Trasfigurazione, l’avevano chiamata. E non si trattava del nome di un incantesimo tratto dai libri di Harry Potter. Dopo i primi attacchi terroristici nucleari, in seguito ai quali il mondo aveva cambiato faccia, tramutandosi in una maschera grottesca e imperturbabile, era questo il nome che era stato assegnato a quel processo di trasformazione che aveva portato il pianeta ad assumere le sembianze di un luogo ostile e inospitale, più che di un’accogliente casa per l’umanità.
La Trasfigurazione era stata inevitabile, si sapeva. Gli interessi delle compagnie petrolifere, i soprusi nei Paesi del Terzo Mondo per assicurarsi le ultime risorse di combustibili fossili rimanenti, il continuo inquinamento delle acque, con la conseguente desertificazione di intere nazioni un tempo fertili e abbondantemente popolate. Tutto era stato previsto. E ogni cosa si era susseguita, immancabilmente, allo stesso modo in cui era stata anticipatamente descritta.

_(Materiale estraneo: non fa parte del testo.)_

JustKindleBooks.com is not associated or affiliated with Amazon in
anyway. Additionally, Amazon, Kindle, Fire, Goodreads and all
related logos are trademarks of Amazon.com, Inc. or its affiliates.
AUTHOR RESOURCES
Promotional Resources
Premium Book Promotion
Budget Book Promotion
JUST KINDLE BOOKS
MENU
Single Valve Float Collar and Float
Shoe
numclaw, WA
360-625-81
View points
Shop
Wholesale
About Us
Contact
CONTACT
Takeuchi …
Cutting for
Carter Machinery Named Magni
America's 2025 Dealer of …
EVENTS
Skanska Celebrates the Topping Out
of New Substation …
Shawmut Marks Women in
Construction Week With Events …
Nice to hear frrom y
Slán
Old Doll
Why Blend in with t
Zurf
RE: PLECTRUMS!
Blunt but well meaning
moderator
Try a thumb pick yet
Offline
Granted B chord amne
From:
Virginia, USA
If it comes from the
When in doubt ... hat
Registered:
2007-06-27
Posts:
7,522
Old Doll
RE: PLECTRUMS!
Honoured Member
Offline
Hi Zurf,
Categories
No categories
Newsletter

Dopotutto, si era trattato semplicemente di una serie ripetuta di incalcolabili errori umani. Ma quante vite erano costati, quegli sbagli? Impossibile saperlo. D’altro canto, forse era addirittura meglio non venire a conoscenza di un dato tanto spaventoso. A volte, bisogna ammetterlo, certi segreti è meglio che rimangano tali per il bene di tutti.
Charlie lo ricordava. Era un ragazzo sveglio, e buona parte delle informazioni che transitavano per la sua piccola comunità, passando di bocca in bocca, non se ne andava inosservata. Sapeva che dei rigogliosi, idilliaci territori australiani non rimaneva altro che un cumulo di cenere. Aveva anche sentito dire che negli Stati Uniti restavano poche città ancora in piedi. Così poche che si potevano persino contare sulle punte delle dita.

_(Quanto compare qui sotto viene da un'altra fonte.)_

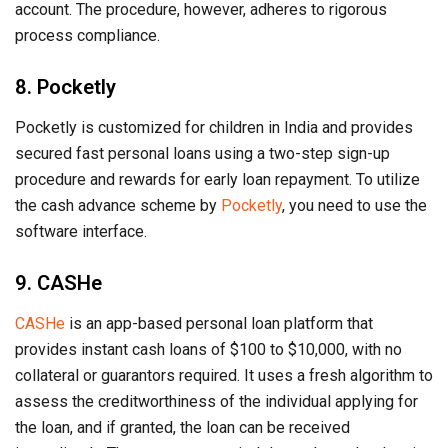
account. The procedure, however, adheres to rigorous
process compliance.
8. Pocketly
Pocketly is customized for children in India and provides
secured fast personal loans using a two-step sign-up
procedure and rewards for early loan repayment. To utilize
the cash advance scheme by
Pocketly
, you need to use the
software interface.
9. CASHe
CASHe
is an app-based personal loan platform that
provides instant cash loans of $100 to $10,000, with no
collateral or guarantors required. It uses a fresh algorithm to
assess the creditworthiness of the individual applying for
the loan, and if granted, the loan can be received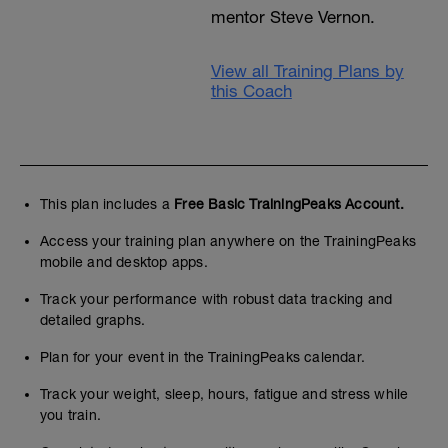
mentor Steve Vernon.
View all Training Plans by
this Coach
This plan includes a
Free Basic TrainingPeaks Account.
Access your training plan anywhere on the TrainingPeaks
mobile and desktop apps.
Track your performance with robust data tracking and
detailed graphs.
Plan for your event in the TrainingPeaks calendar.
Track your weight, sleep, hours, fatigue and stress while
you train.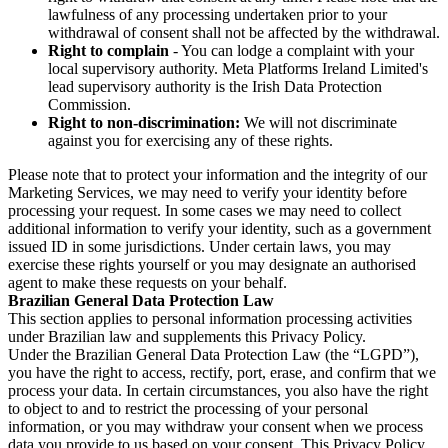
lawfulness of any processing undertaken prior to your
withdrawal of consent shall not be affected by the withdrawal.
Right to complain
- You can lodge a complaint with your
local supervisory authority. Meta Platforms Ireland Limited's
lead supervisory authority is the Irish Data Protection
Commission.
Right to non-discrimination:
We will not discriminate
against you for exercising any of these rights.
Please note that to protect your information and the integrity of our
Marketing Services, we may need to verify your identity before
processing your request. In some cases we may need to collect
additional information to verify your identity, such as a government
issued ID in some jurisdictions. Under certain laws, you may
exercise these rights yourself or you may designate an authorised
agent to make these requests on your behalf.
Brazilian General Data Protection Law
This section applies to personal information processing activities
under Brazilian law and supplements this Privacy Policy.
Under the Brazilian General Data Protection Law (the “LGPD”),
you have the right to access, rectify, port, erase, and confirm that we
process your data. In certain circumstances, you also have the right
to object to and to restrict the processing of your personal
information, or you may withdraw your consent when we process
data you provide to us based on your consent. This Privacy Policy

Aveva solo cinque anni, all’epoca della Trasfigurazione, e adesso ne erano trascorsi tredici da allora, ma ancora ricordava bene tutto quanto. Gli allarmi lanciati in tivù e alla radio quando le prime flotte aeree provenienti dall’Oriente avevano sorvolato l’Europa, attraversato l’Atlantico e bombardato le maggiori capitali americane. Gli appelli dei vari capi di Stato, quando avevano chiesto alle rispettive popolazioni di trovare un rifugio sicuro in vista di un possibile conflitto nucleare. La preghiera del papa, a Roma, che supplicava le parti coinvolte di gettare le armi per il bene dell’umanità, pochi minuti prima che Piazza San Pietro fosse spazzata via assieme al resto della gloriosa città eterna – non più eterna, ormai, pensò con una punta di amarezza.